Say, we have a sequence of probability distributions $\mu_n$ on $\mathbb R$, that are uniformly subgaussian in the sense that $$\mu_n(\mathbb R\setminus[-R,R])\leq Ce^{-CR^2}$$ for some positive constant $C$. Assume that all moments of these distributions exist and that they converge to those of a standard normal distribution, i.e., $$\lim_{n\to\infty}\int x^k~d\mu_n(x)=\begin{cases}(k-1)!!&\text{if }k\text{ is even}\\ 0 &\text{else}\end{cases}.$$ Then $\mu_n$ converges weakly to a standard-normal distribution $\mu$, i.e., $$\lim_{n\to\infty} \int f~d\mu_n=\int f~d\mu$$ for all bounded continuous $f$.
The above claim is clearly true: The uniform subgaussian hypothesis implies that the $k$-th moments are uniformly bounded by $(Ck)^{k/2}$ and therefore the characteristic functions can be written as $$\int e^{itx}~d\mu_n(x)=\sum_{k=0}^\infty \frac{(it)^k}{k!}\int x^k~d\mu_n(x),$$ which converges point wise to the characteristic function of the normal distribution. The result now follows from Levy's Continuity Theorem.
Question: Is there a way to prove the above statement directly? (I am concerned with something related where the measures are random themselves and I can't argue with the characteristic function)

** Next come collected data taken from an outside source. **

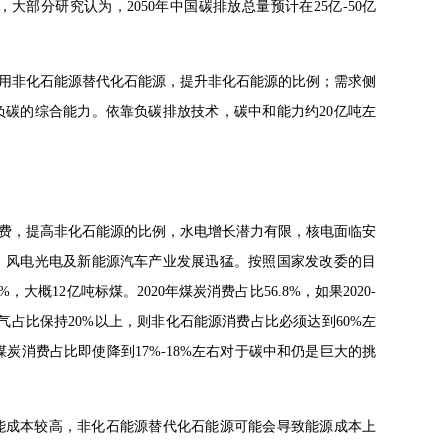
部分研究认为，2050年中国碳排放总量预计在25亿-50亿
用非化石能源替代化石能源，提升非化石能源的比例；需求侧
碳的综合能力。依靠负碳排放技术，碳中和能力约20亿吨左
费，提高非化石能源的比例，水电增长潜力有限，核电面临安
，风电光电及新能源汽车产业发展迅猛。按照国家发改委的目
大概12亿吨标煤。2020年煤炭消费占比56.8%，如果2020-
；油气占比保持20%以上，则非化石能源消费占比必须达到60%左
。煤炭消费占比即使降到17%-18%左右对于碳中和仍是巨大的挑
能成本较高，非化石能源替代化石能源可能会㝵致能源成本上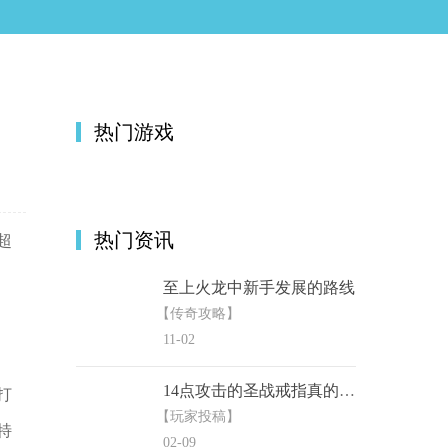
热门游戏
热门资讯
超
至上火龙中新手发展的路线
【传奇攻略】
11-02
14点攻击的圣战戒指真的有吗？
打
【玩家投稿】
特
02-09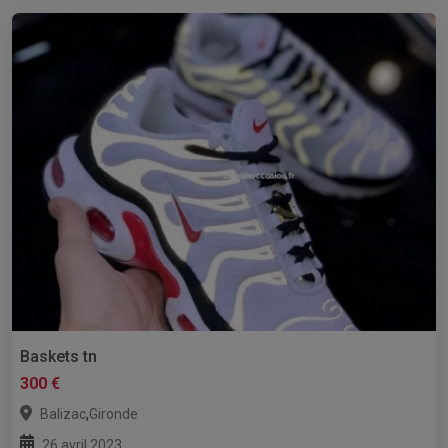
Baskets tn
300 €
,
Balizac
Gironde
26 avril 2023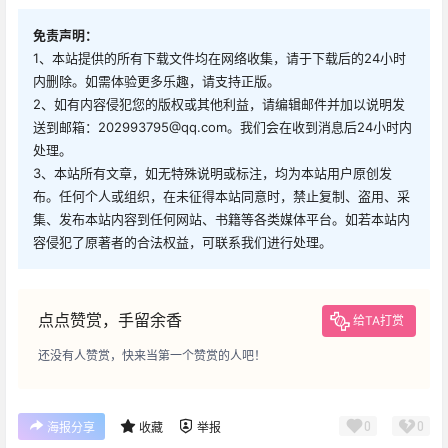
免责声明：
1、本站提供的所有下载文件均在网络收集，请于下载后的24小时
内删除。如需体验更多乐趣，请支持正版。
2、如有内容侵犯您的版权或其他利益，请编辑邮件并加以说明发
送到邮箱：202993795@qq.com。我们会在收到消息后24小时内
处理。
3、本站所有文章，如无特殊说明或标注，均为本站用户原创发
布。任何个人或组织，在未征得本站同意时，禁止复制、盗用、采
集、发布本站内容到任何网站、书籍等各类媒体平台。如若本站内
容侵犯了原著者的合法权益，可联系我们进行处理。
点点赞赏，手留余香
给TA打赏
还没有人赞赏，快来当第一个赞赏的人吧！
0
0
海报分享
收藏
举报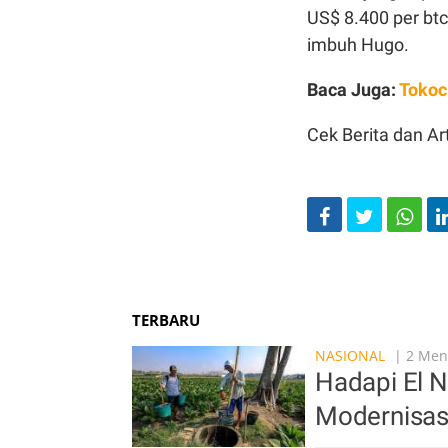
US$ 8.400 per btc
imbuh Hugo.
Baca Juga:
Tokoc
Cek Berita dan Art
TERBARU
NASIONAL
| 2 Meni
Hadapi El N
Modernisas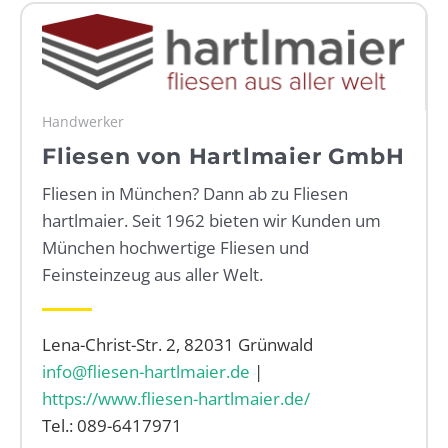
WEBRADIO
Handwerker
Fliesen von Hartlmaier GmbH
Fliesen in München? Dann ab zu Fliesen
hartlmaier. Seit 1962 bieten wir Kunden um
München hochwertige Fliesen und
Feinsteinzeug aus aller Welt.
Lena-Christ-Str. 2, 82031 Grünwald
info@fliesen-hartlmaier.de
|
https://www.fliesen-hartlmaier.de/
Tel.: 089-6417971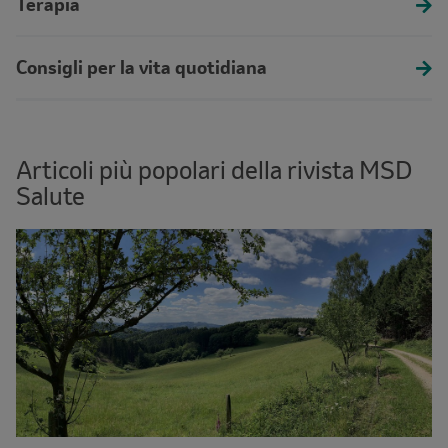
Terapia
Consigli per la vita quotidiana
Articoli più popolari della rivista MSD
Salute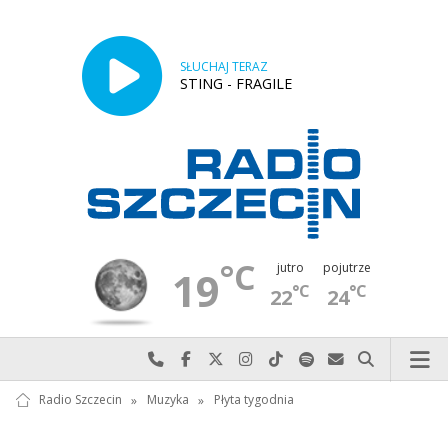
SŁUCHAJ TERAZ
STING - FRAGILE
°C
jutro
pojutrze
19
°C
°C
22
24
Najlepiej po prostu do nas zadzwoń
Odwiedź nas na Facebook-u
Odwiedź nas na X
Odwiedź nas na Instagram-ie
Odwiedź nas na TikTok-u
Szukaj nas na Spotify
Wyślij do nas w
Szukaj
Radio Szczecin
»
Muzyka
»
Płyta tygodnia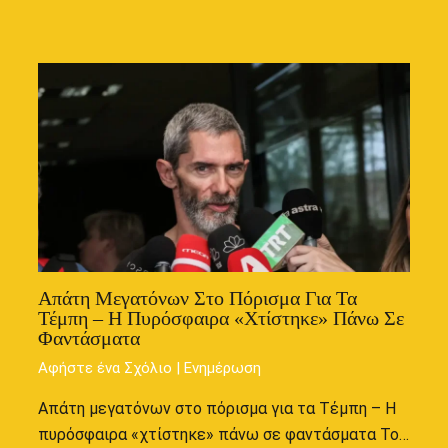
Απάτη Μεγατόνων Στο Πόρισμα Για Τα
Τέμπη – Η Πυρόσφαιρα «χτίστηκε» Πάνω Σε
Φαντάσματα
Αφήστε ένα Σχόλιο
|
Ενημέρωση
Απάτη μεγατόνων στο πόρισμα για τα Τέμπη – Η
πυρόσφαιρα «χτίστηκε» πάνω σε φαντάσματα Το…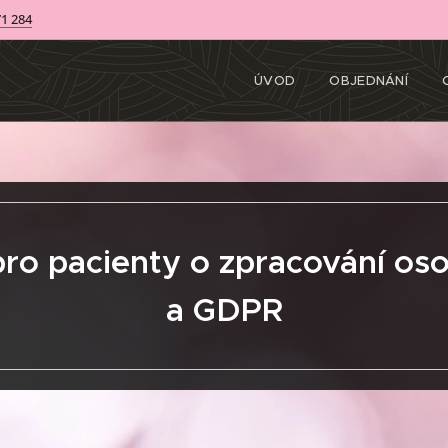
71 284
ÚVOD
OBJEDNÁNÍ
ro pacienty o zpracování os
a GDPR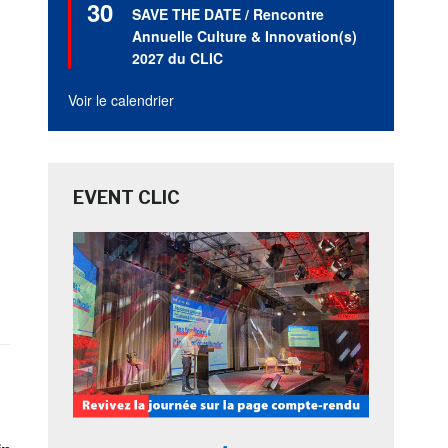
30
en
SAVE THE DATE / Rencontre
avant
Annuelle Culture & Innovation(s)
2027 du CLIC
Voir le calendrier
EVENT CLIC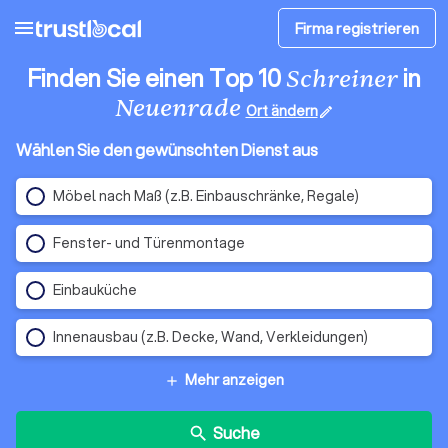
menu
Firma registrieren
Finden Sie einen Top 10
in
Schreiner
Neuenrade
Ort ändern
edit
Wählen Sie den gewünschten Dienst aus
Möbel nach Maß (z.B. Einbauschränke, Regale)
Fenster- und Türenmontage
Einbauküche
Innenausbau (z.B. Decke, Wand, Verkleidungen)
Mehr anzeigen
add
Suche
search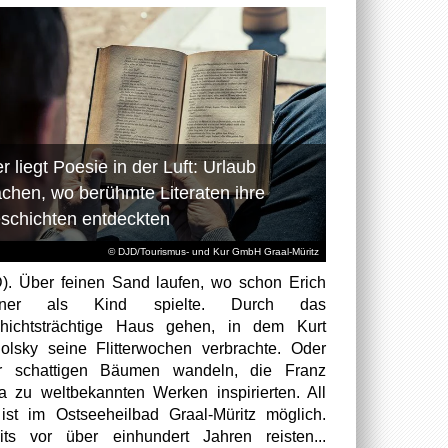
r liegt Poesie in der Luft: Urlaub
chen, wo berühmte Literaten ihre
schichten entdeckten
© DJD/Tourismus- und Kur GmbH Graal-Müritz
). Über feinen Sand laufen, wo schon Erich
tner als Kind spielte. Durch das
hichtsträchtige Haus gehen, in dem Kurt
olsky seine Flitterwochen verbrachte. Oder
er schattigen Bäumen wandeln, die Franz
a zu weltbekannten Werken inspirierten. All
ist im Ostseeheilbad Graal-Müritz möglich.
its vor über einhundert Jahren reisten...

Thoughts: Fix $\epsilon>0$ and $f\in C_b(\mathbb R)$ and choose $\lambda<\infty$ such that $\mu_n(\mathbb R\setminus[-\lambda,\lambda])\leq \epsilon$. From the Weierstraß approximation theorem, we find a polynomial $p$ that approximates $f$ on the interval $[-\lambda,\lambda]$ up to an error of $\epsilon$. Thus we find $$\big\lvert\int f~d\mu_n-\int f~d\mu\big\lvert\leq \int_{[-\lambda,\lambda]}\lvert f-p\lvert~d\mu_n+\big\lvert\int_{[-\lambda,\lambda]^c} f-p~d\mu_n\big\lvert+\big\lvert\int p~d(\mu_n-\mu)\big\lvert+\int \lvert p-f\lvert~d\mu.$$ The first term is bounded by $\epsilon$ and the third term converges to zero by assumption. The fourth term can be bound by $\epsilon$ and the integral outside the finite interval. Since $f$ is bounded we can estimate $\lvert f(x)-p(x)\lvert\leq c x^{2k}$ outside the interval for some $c,k\in\mathbb N$. It would therefore remain to show that $$\int_{[-\lambda,\lambda]^c} x^{2k}~d(\mu_n+\mu)$$ is small. Does this somehow follow from the subgaussian assumption (which wasn't really used till now)?